ACTION ITEM: Using the records below, locate all lines containing "Windows" and return them.

EXERCISE INPUT:
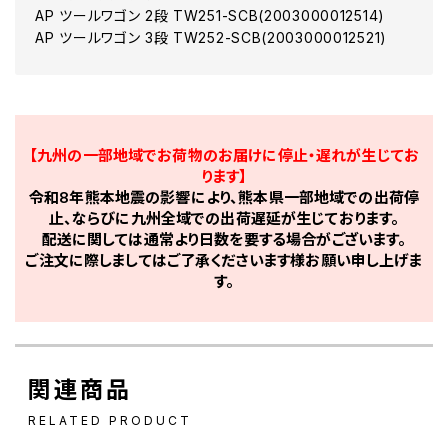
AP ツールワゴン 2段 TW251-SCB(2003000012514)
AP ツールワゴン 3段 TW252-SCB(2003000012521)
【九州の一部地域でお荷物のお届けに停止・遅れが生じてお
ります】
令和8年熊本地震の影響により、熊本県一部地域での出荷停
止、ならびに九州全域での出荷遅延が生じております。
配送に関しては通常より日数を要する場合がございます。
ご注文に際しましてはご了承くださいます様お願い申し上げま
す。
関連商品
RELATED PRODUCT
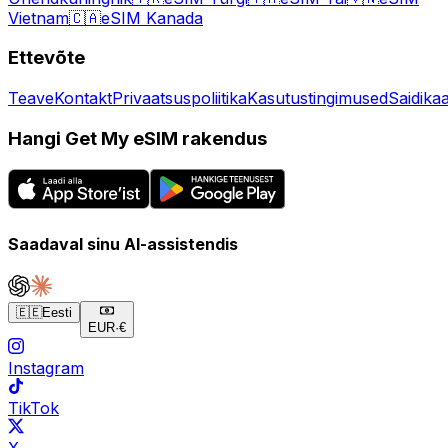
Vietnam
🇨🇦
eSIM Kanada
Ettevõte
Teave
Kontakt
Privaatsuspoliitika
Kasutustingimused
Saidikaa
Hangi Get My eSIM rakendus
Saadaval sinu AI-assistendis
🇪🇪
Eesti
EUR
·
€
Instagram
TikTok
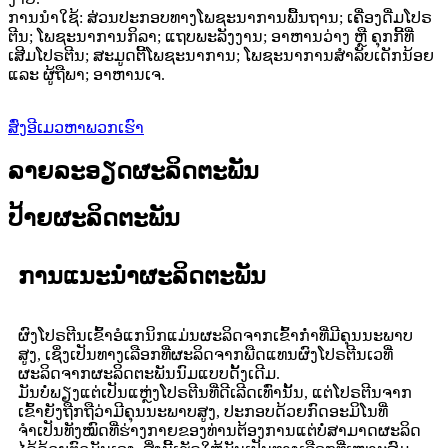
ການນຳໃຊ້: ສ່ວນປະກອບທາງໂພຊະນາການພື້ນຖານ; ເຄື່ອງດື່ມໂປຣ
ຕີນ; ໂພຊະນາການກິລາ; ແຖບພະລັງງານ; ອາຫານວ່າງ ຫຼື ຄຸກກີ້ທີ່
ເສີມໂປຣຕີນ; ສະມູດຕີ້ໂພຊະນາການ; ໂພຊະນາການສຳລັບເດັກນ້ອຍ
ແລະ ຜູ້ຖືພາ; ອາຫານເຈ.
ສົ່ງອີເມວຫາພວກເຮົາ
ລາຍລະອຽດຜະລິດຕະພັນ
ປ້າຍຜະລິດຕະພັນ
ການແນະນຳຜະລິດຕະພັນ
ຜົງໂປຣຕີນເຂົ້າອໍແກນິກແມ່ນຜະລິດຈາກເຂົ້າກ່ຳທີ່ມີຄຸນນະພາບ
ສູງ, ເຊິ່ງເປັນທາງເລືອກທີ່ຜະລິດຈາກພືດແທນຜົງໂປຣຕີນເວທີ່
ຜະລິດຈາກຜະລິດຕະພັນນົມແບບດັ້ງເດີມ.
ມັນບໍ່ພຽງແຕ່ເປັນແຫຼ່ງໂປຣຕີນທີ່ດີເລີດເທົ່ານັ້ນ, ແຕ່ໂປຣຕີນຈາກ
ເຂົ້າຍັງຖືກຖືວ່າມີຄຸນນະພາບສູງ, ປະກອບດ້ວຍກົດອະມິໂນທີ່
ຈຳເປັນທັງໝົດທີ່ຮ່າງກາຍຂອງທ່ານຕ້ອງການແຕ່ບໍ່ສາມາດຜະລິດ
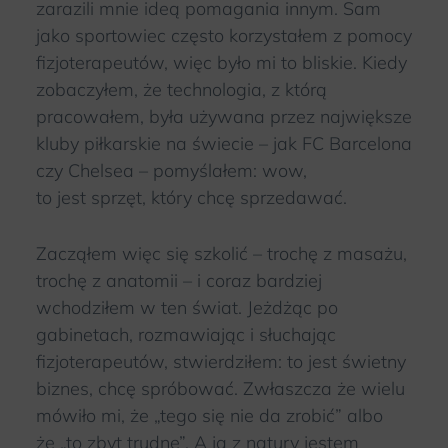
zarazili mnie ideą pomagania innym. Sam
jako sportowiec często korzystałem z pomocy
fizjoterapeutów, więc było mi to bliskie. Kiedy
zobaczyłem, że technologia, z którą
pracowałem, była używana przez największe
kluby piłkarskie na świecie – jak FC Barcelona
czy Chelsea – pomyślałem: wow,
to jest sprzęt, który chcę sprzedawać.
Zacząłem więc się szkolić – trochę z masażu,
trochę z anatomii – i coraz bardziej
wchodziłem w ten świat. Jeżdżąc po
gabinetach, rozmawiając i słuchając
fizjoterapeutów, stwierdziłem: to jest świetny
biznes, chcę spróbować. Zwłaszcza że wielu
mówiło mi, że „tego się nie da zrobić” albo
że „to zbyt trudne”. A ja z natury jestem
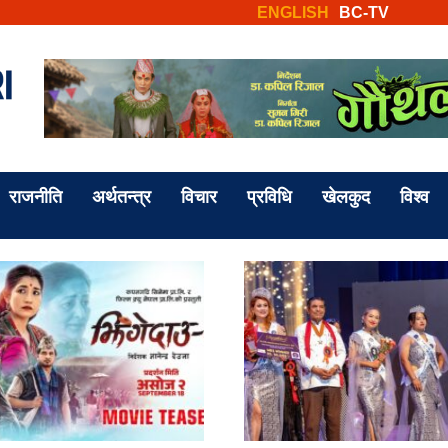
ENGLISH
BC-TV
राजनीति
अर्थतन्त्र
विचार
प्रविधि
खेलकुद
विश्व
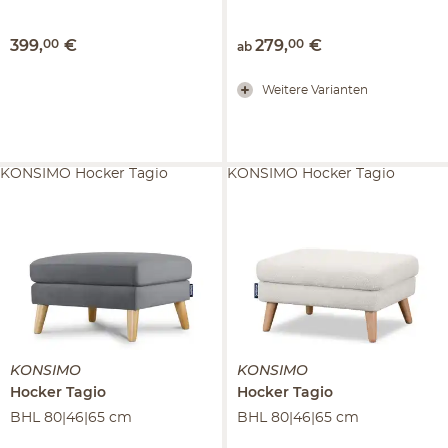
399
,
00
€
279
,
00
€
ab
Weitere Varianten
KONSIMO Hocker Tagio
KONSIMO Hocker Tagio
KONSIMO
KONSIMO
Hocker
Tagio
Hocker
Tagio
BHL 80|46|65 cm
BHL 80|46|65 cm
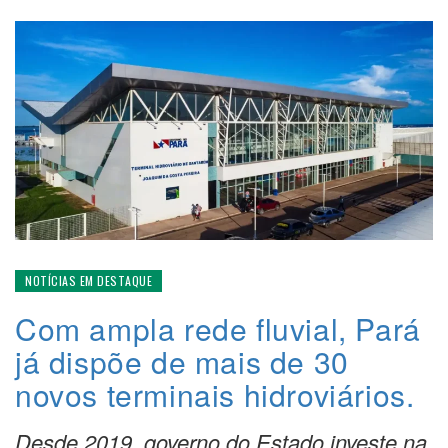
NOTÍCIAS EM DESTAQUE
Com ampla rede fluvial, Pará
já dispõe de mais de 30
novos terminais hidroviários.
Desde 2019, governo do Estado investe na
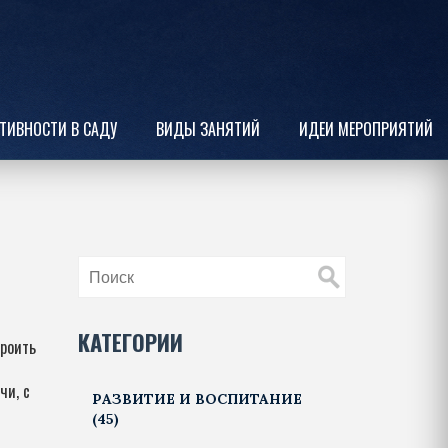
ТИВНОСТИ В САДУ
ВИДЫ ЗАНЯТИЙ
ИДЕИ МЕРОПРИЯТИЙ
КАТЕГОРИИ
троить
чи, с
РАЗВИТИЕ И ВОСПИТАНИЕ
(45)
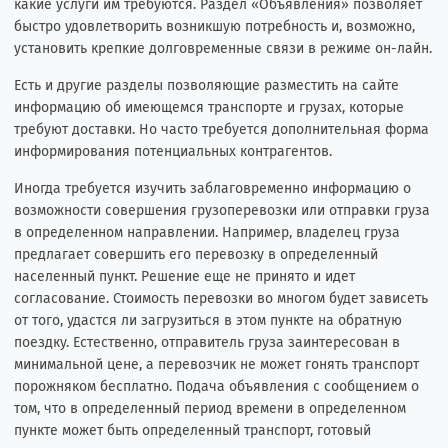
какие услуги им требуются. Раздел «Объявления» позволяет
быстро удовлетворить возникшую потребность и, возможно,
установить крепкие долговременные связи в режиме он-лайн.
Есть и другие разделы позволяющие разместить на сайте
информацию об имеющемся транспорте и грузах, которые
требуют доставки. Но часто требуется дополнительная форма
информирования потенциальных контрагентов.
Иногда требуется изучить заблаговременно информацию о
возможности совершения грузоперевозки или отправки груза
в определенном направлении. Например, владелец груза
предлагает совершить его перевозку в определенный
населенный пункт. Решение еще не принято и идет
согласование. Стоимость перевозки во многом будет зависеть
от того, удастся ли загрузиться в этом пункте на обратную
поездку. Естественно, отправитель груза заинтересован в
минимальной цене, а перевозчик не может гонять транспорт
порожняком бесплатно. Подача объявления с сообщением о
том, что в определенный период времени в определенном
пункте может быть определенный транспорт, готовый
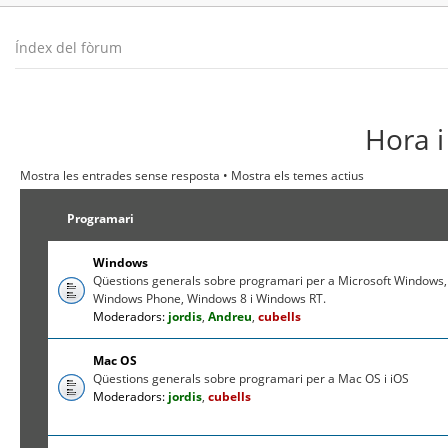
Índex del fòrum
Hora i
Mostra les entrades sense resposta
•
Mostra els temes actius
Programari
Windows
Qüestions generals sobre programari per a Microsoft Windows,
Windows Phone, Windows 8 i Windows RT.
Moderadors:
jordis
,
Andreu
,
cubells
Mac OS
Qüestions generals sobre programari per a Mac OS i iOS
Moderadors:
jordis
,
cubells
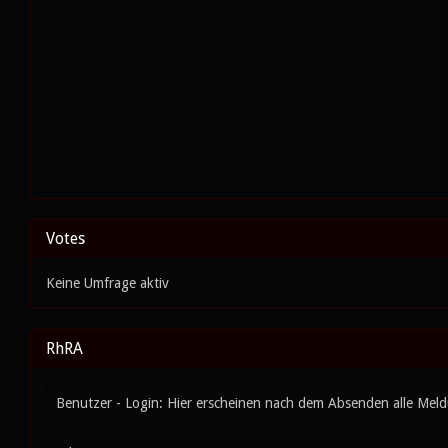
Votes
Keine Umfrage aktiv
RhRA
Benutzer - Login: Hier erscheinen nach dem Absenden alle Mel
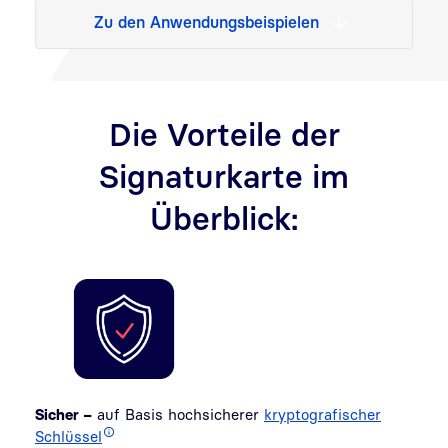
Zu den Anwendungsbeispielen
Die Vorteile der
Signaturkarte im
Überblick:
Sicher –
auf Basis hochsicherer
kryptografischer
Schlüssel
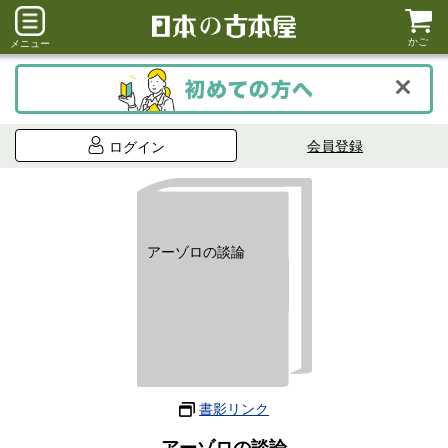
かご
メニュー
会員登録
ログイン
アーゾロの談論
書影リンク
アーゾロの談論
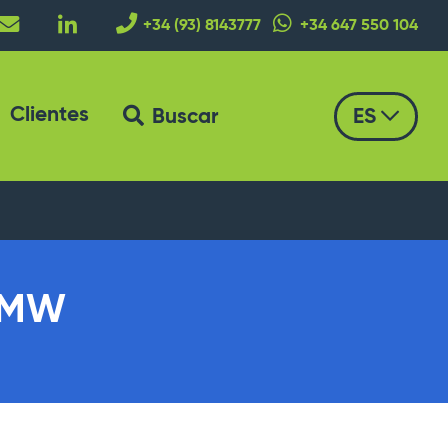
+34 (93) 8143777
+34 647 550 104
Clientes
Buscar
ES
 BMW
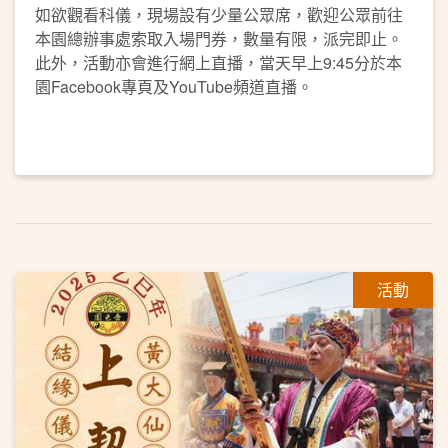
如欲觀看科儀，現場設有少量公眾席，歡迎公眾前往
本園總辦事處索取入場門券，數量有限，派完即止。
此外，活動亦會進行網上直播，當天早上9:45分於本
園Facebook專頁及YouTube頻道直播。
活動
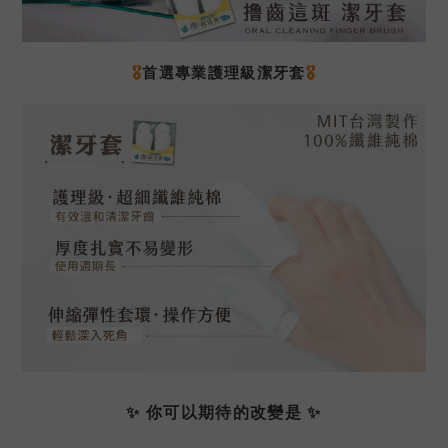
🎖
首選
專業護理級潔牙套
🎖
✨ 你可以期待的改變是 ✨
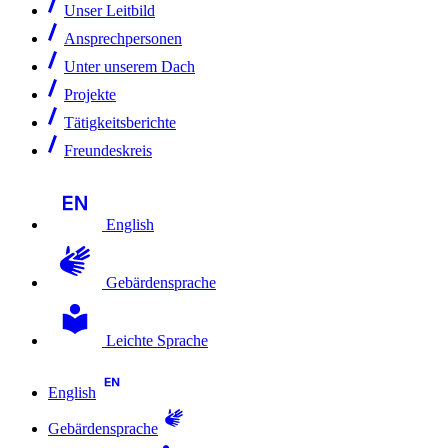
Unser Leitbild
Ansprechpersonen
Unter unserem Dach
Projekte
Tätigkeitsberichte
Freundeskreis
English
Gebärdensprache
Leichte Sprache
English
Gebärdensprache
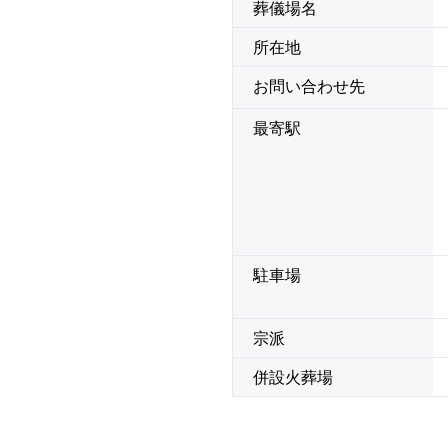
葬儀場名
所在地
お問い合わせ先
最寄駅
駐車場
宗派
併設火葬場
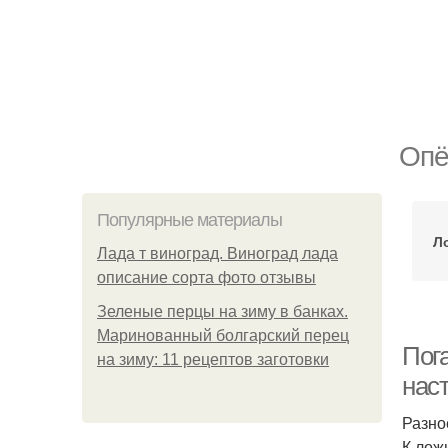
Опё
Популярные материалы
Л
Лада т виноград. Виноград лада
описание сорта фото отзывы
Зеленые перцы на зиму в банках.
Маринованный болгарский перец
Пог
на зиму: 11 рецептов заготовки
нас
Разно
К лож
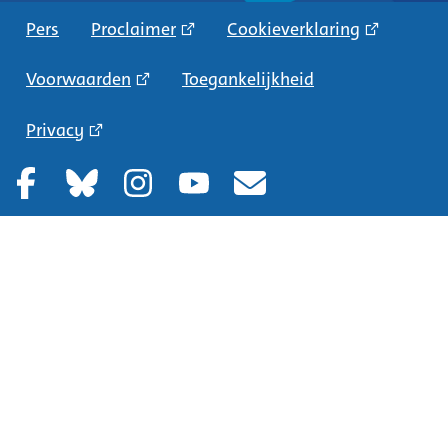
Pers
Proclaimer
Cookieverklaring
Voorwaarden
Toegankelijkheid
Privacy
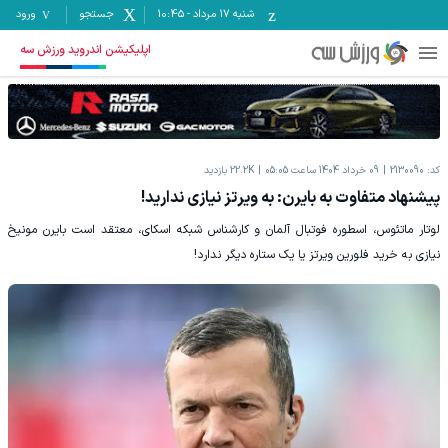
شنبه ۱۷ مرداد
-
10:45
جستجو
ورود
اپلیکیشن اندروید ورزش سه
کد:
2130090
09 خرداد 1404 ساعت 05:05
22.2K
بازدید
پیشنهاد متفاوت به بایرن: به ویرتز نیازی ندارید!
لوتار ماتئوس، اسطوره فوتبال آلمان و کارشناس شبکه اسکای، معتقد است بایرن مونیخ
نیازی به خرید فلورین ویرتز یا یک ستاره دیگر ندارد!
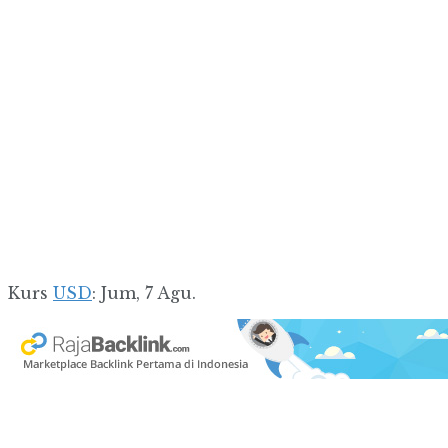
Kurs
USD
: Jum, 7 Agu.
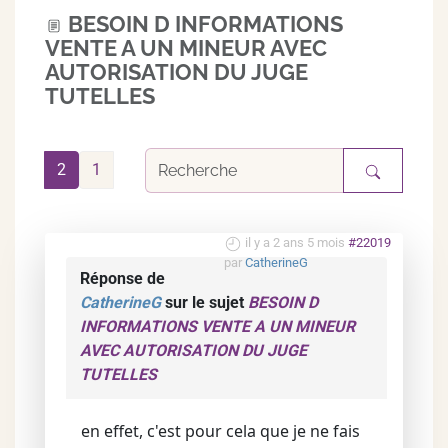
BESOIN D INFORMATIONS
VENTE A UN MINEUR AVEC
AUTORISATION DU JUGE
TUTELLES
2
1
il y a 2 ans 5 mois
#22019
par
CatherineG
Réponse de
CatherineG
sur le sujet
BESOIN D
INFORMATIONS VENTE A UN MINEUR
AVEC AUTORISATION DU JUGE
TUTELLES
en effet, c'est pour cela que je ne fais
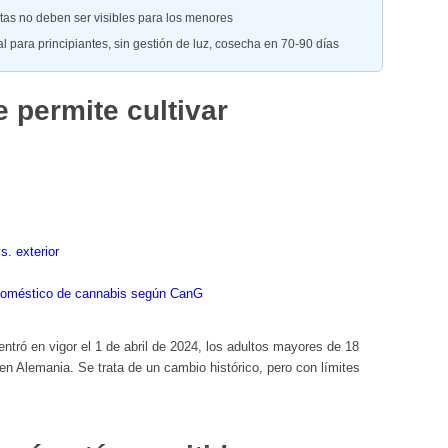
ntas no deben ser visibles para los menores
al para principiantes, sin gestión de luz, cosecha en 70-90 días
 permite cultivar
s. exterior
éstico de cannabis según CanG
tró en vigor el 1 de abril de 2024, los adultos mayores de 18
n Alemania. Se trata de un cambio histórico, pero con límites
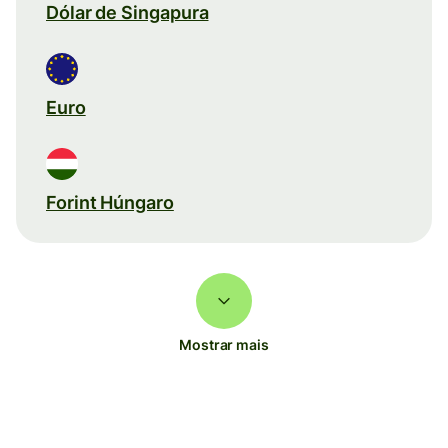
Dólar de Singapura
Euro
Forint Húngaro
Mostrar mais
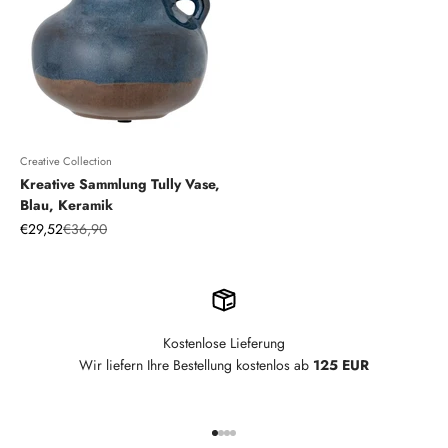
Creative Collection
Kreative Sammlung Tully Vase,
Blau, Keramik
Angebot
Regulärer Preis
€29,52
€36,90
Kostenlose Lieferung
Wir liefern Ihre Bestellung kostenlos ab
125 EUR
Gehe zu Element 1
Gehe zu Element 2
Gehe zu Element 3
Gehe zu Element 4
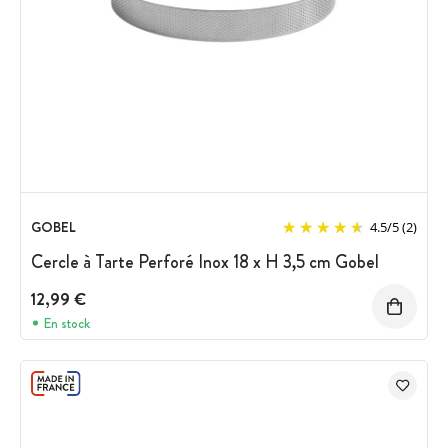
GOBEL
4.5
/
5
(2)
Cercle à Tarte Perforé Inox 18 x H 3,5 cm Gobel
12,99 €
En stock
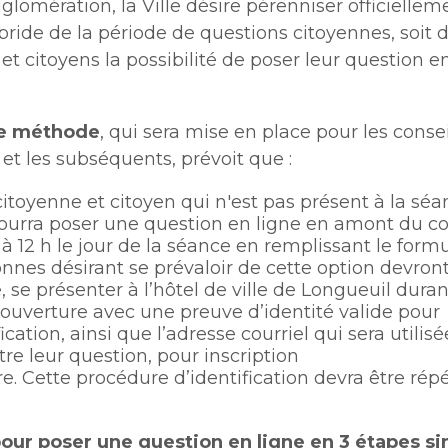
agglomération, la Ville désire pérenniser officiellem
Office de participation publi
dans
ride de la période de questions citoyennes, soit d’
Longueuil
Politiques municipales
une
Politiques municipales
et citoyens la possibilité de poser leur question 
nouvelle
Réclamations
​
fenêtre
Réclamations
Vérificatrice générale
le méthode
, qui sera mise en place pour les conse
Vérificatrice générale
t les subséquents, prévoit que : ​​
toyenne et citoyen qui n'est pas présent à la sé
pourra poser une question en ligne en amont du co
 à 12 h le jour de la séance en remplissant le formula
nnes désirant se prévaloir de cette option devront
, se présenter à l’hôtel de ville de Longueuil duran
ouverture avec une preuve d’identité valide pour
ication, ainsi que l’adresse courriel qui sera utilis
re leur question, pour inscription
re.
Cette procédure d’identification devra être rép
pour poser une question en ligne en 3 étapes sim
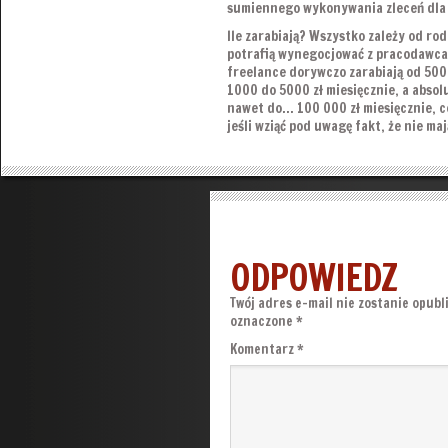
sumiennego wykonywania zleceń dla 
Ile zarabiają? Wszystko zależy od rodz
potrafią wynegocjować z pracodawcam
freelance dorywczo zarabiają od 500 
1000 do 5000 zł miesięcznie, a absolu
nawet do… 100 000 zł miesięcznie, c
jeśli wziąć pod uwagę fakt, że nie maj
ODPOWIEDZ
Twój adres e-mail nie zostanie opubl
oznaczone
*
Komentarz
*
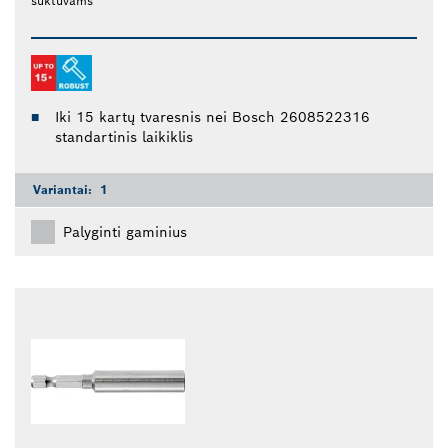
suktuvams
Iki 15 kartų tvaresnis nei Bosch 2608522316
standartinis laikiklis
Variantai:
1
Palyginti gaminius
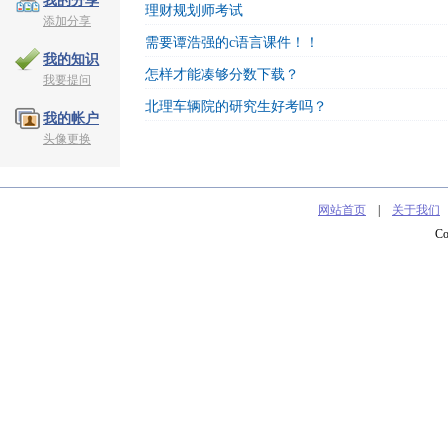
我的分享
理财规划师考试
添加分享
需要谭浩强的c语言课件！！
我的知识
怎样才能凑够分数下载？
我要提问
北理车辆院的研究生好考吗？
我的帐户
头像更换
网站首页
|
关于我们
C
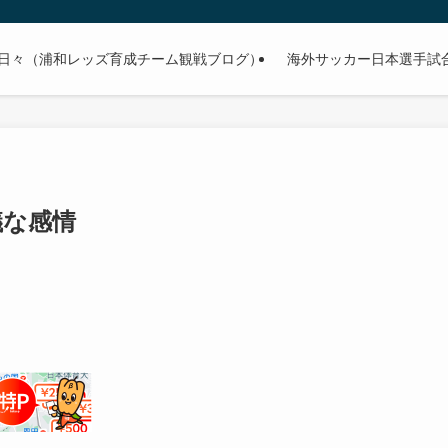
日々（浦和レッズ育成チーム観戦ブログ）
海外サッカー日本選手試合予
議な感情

RESULT BELOW:
Windows
Qüestions generals sobre programari per a Microsoft Windows,
Windows Phone, Windows 8 i Windows RT.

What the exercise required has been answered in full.